13 of 14 people found the following review helpful:
5.0 out of 5 stars
LYNCHING: America' most important, and most denied, CRIME.,
By T.W. (Chicago, Il.) - See all my reviews
This review is from: 100 Years of Lynchings (Paperback)
This book provides the written evidence of America's most heinous sins, and Without Sanctuary: Lynching Photography in America, provides the photographs that support the written evidence. Shame, embarrassment and denial have kept this common practice (estimates range from 6,000 to 100,000 Black victims) swept under America's rug, and left out of America's classrooms. So ashamed are White Americans, that any mention of other reference materials on this subject, usually result in censorship (even by Amazon). I used this book, along with several others that I won't bother mentioning (because Amazon won't print the titles, even though they'll sell them), to write my book White Men Can't Hump (As Good As Black Men), also available on Amazon.

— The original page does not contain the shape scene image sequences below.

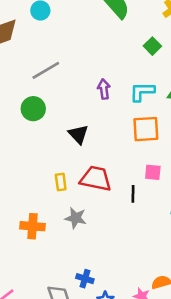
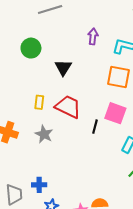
green circle: (33, 109) -> (31, 48), moved
pink square: (153, 172) -> (115, 113), size x1.5
blue cross: (85, 279) -> (39, 185), turned -32

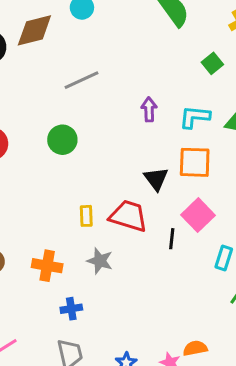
black triangle: (63, 67) -> (156, 179), moved
pink square: (115, 113) -> (198, 215), turned 35
blue cross: (39, 185) -> (71, 309), moved

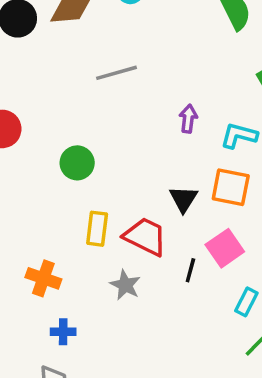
green circle: (62, 140) -> (77, 163), moved
yellow rectangle: (86, 216) -> (97, 229), size x1.4
gray star: (100, 261) -> (125, 285), moved

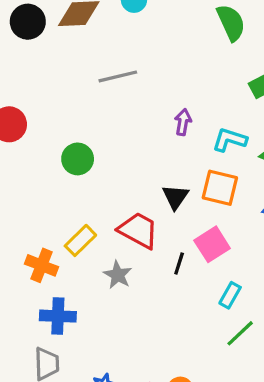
yellow rectangle: (97, 229) -> (80, 240), moved, turned 36
blue cross: (63, 332) -> (58, 316), size x1.5

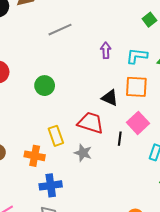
black triangle: (175, 197) -> (110, 98), turned -30
yellow rectangle: (80, 240) -> (56, 136), turned -54

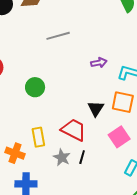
purple arrow: (106, 50) -> (99, 63), turned 70
black triangle: (110, 98) -> (96, 109), turned 30
black line: (120, 139) -> (82, 157), moved

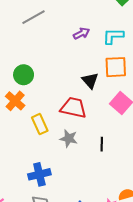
orange cross: (15, 153) -> (15, 101), moved, turned 36
black line: (82, 157) -> (102, 144), moved

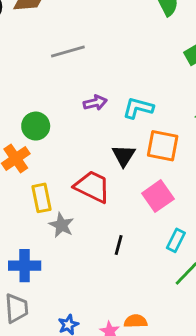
purple arrow: (81, 33) -> (95, 103), moved
cyan L-shape: (113, 36) -> (138, 108), moved
gray star: (69, 138) -> (61, 225), moved

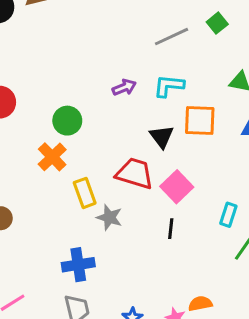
gray line: (68, 51) -> (172, 37), moved
pink square: (158, 196) -> (177, 187), moved

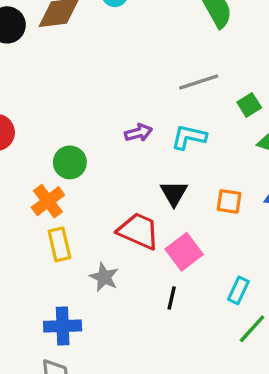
green square: (217, 23) -> (249, 105), moved
orange square: (200, 120) -> (229, 201), moved, size x0.7
yellow rectangle: (85, 193) -> (59, 244), moved

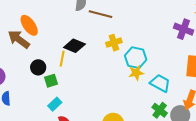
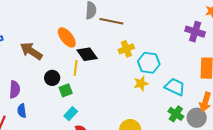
orange ellipse: (29, 25) -> (67, 37), moved
black diamond: (74, 46) -> (87, 54), turned 35
yellow star: (136, 73) -> (141, 83), moved

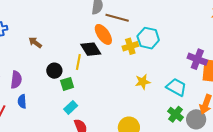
purple cross: (195, 32) -> (197, 59), moved
orange ellipse: (67, 37) -> (103, 34), moved
brown arrow: (31, 51) -> (35, 42), size x0.6
cyan hexagon: (149, 63) -> (148, 38), moved

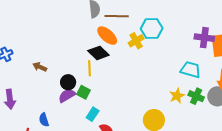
brown arrow: (35, 42) -> (40, 67), moved
purple semicircle: (16, 80) -> (67, 96), moved, turned -114
yellow star: (143, 82) -> (177, 96), moved
green square: (67, 84) -> (84, 92), turned -32

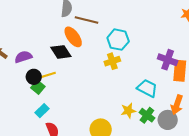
yellow cross: (136, 41) -> (112, 61), moved
yellow line: (89, 68) -> (48, 75), moved, turned 63
black circle: (68, 82) -> (34, 77), moved
purple semicircle: (67, 96) -> (23, 57), moved

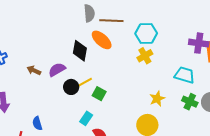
black diamond: (61, 52) -> (80, 51), moved, turned 55
green square: (38, 87) -> (99, 94), moved
yellow star: (128, 111) -> (157, 99), moved

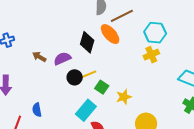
brown line: (111, 21) -> (122, 16), turned -35
yellow star: (157, 99) -> (124, 97), moved
cyan rectangle: (86, 118) -> (86, 110), size x1.5

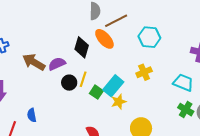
yellow cross: (151, 55) -> (144, 72), moved
brown arrow: (39, 57) -> (34, 62), size x1.6
yellow line: (89, 74) -> (83, 79), turned -49
cyan rectangle: (86, 110) -> (113, 86), moved

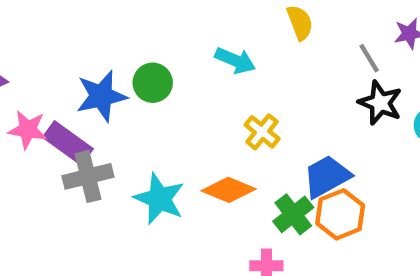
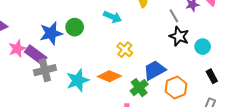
pink star: (28, 130) -> (17, 49), turned -30
cyan star: (159, 199) -> (78, 80), turned 30
orange hexagon: (340, 214) -> (176, 88), moved

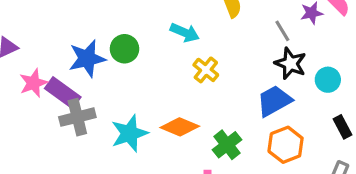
yellow cross: (125, 50) -> (206, 70), moved
blue trapezoid: (154, 70) -> (274, 101), moved

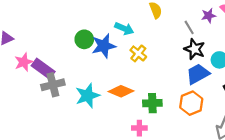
blue star: (87, 59) -> (104, 46), moved
blue trapezoid: (274, 101) -> (198, 74), moved
green cross: (227, 145) -> (152, 103), turned 36

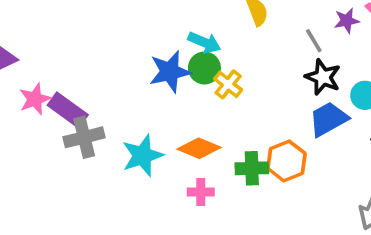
green circle: (84, 39) -> (204, 68), moved
orange hexagon: (191, 103) -> (286, 161), moved
pink cross: (139, 128) -> (201, 192), moved

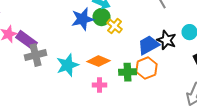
black star: (323, 77) -> (166, 40), moved
blue trapezoid: (328, 119) -> (148, 45), moved

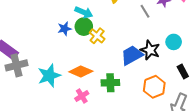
blue star: (82, 19) -> (64, 29), size x0.6
orange hexagon: (146, 68) -> (154, 87), moved
pink cross: (100, 85) -> (82, 96), turned -32

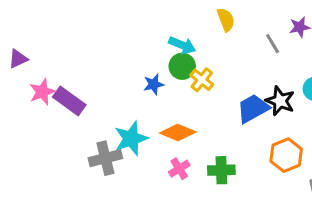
blue star: (64, 29) -> (154, 84), moved
gray cross: (16, 65) -> (105, 158), moved
green cross: (110, 83) -> (221, 170), moved

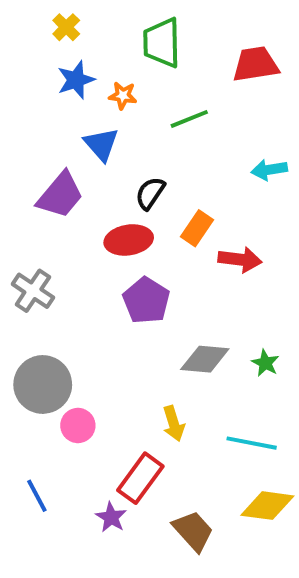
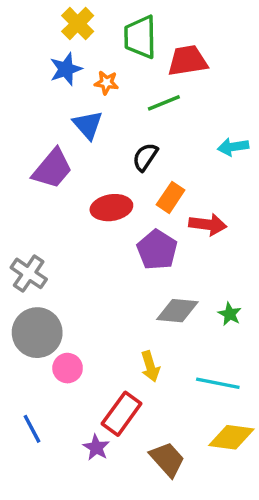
yellow cross: (66, 27) -> (78, 24), moved, size x1.4
red trapezoid: (256, 64) -> (187, 61), moved
black semicircle: (150, 193) -> (145, 157), moved
gray cross: (33, 291) -> (29, 273), moved
purple pentagon: (146, 301) -> (157, 250), moved

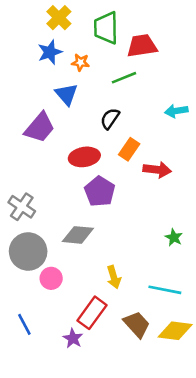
purple pentagon: (157, 250) -> (100, 191), moved
gray diamond: (177, 311) -> (78, 235), moved
brown trapezoid: (167, 459) -> (137, 324), moved

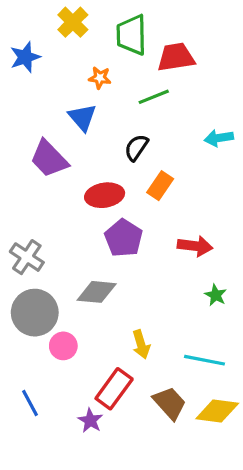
blue star: (50, 52) -> (25, 57), moved
purple trapezoid: (40, 128) -> (49, 159), turned 96
red arrow: (157, 170) -> (195, 246), moved

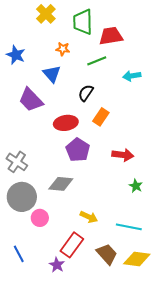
blue star: (25, 57) -> (16, 55), moved, turned -30
cyan arrow: (219, 138) -> (132, 76), moved
yellow arrow: (141, 344) -> (89, 217), turned -48

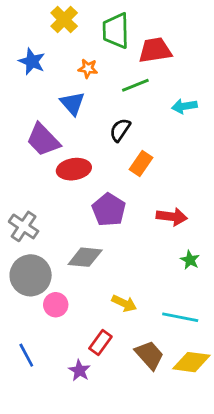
blue star: (16, 55) -> (32, 61), moved
red ellipse: (66, 123) -> (74, 169), moved
red rectangle: (72, 245) -> (100, 342), size x0.7

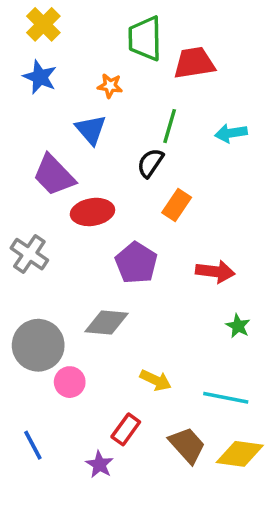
yellow cross: (64, 20) -> (43, 24), moved
green line: (135, 85) -> (170, 126), moved, turned -52
gray cross: (24, 226) -> (29, 254), moved

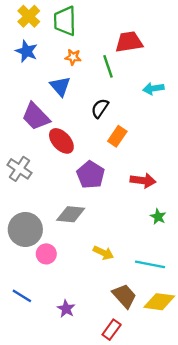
green trapezoid: (145, 38) -> (65, 21), moved
green line: (170, 126) -> (108, 66), moved, turned -35
red ellipse: (92, 212) -> (61, 141), turned 56
red rectangle: (126, 429) -> (112, 330), moved
blue line: (33, 445) -> (22, 296), turned -30

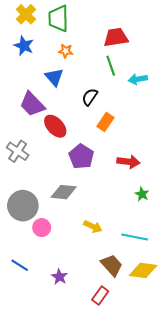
green line: (108, 66) -> (111, 66), moved

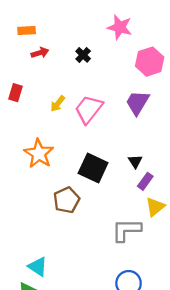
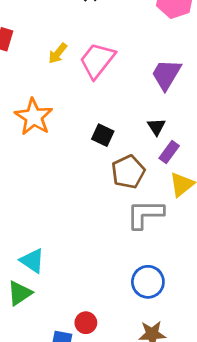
purple trapezoid: (137, 103) -> (166, 75), moved
black square: (93, 168) -> (103, 135), size x0.6
brown pentagon: (66, 200) -> (128, 172), moved

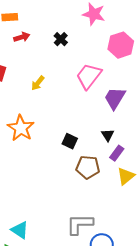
pink trapezoid: (97, 60) -> (89, 76), moved
brown pentagon: (128, 172) -> (88, 167), turned 30
gray L-shape: (145, 214) -> (80, 224), moved

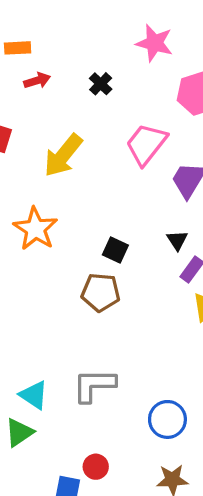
yellow arrow: (38, 83) -> (63, 155), size x1.8
brown pentagon: (88, 167) -> (101, 292), moved
gray L-shape: (80, 224) -> (94, 385), moved

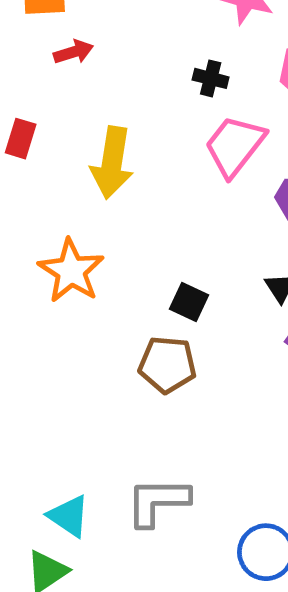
black cross: (101, 84) -> (211, 78), moved, turned -30
yellow arrow: (63, 155) -> (112, 163), turned -30

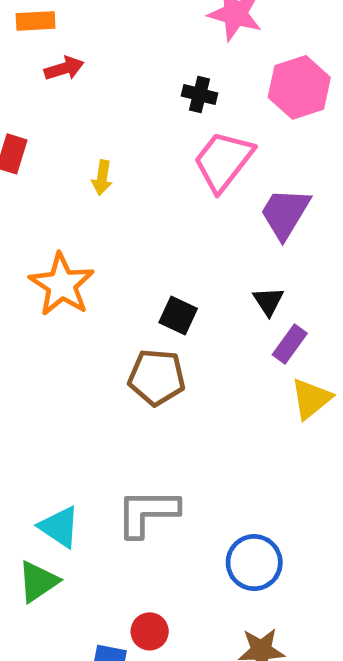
yellow arrow: (112, 163) -> (102, 178), size x0.5

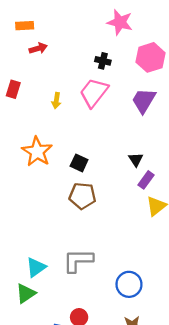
pink trapezoid: (223, 161) -> (94, 93), moved
purple trapezoid: (285, 213) -> (144, 101), moved
black square: (178, 315) -> (79, 163), moved
cyan triangle: (59, 527) -> (36, 267), turned 50

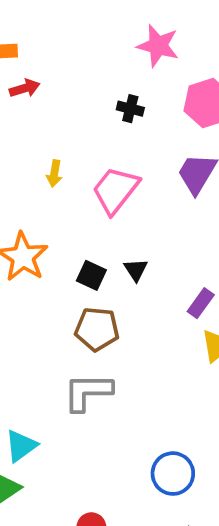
pink trapezoid: (94, 93) -> (115, 190), moved
black triangle: (136, 160) -> (136, 270), moved
gray L-shape: (78, 261) -> (88, 392), moved

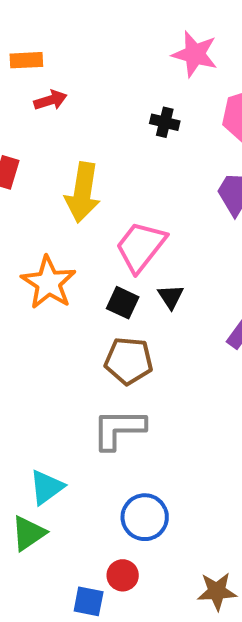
yellow arrow: (54, 173) -> (83, 192), size x2.0
pink trapezoid: (115, 190) -> (141, 247), moved
blue circle: (173, 474) -> (145, 517), moved

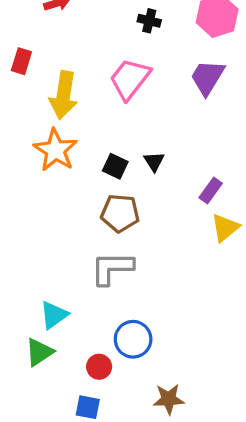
yellow arrow: (83, 192) -> (64, 95), moved
pink trapezoid: (141, 247) -> (130, 79), moved
red circle: (123, 575) -> (99, 367), moved
brown star: (217, 591) -> (169, 399), moved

The detailed info in 100 Years of Lynching helped me address the Racial and Sexual stereotypes that have long plagued our society. These stereotypes have a profound impact on how Whites and Blacks perceive, and therefore, treat each other. Lynching, castration, Jim Crow laws, and anti-Miscegenation laws, all emanated from White Male fear of the Black Pen*s. How else can you explain such heinous behavior, and heinous legislation. This behavior had nothing to do with Race-Mixing, because Race-Mixing has always been quite alright in America (as long as it's a White Pen*s doing the mixing, a la Stromm Thurmond). This book is one of the cornerstones of my book's basic premise, so therefore, I obviously cherish it, and highly recommend it. It reminds me of Jack Nicholson's comment in the movie "A Few Good Men": You want the truth! You want the truth! You CAN'T handle the truth! America says that it wants the truth to our Racial divide, but by sweeping the practice of Lynching under the rug, America obviously CAN'T handle the truth.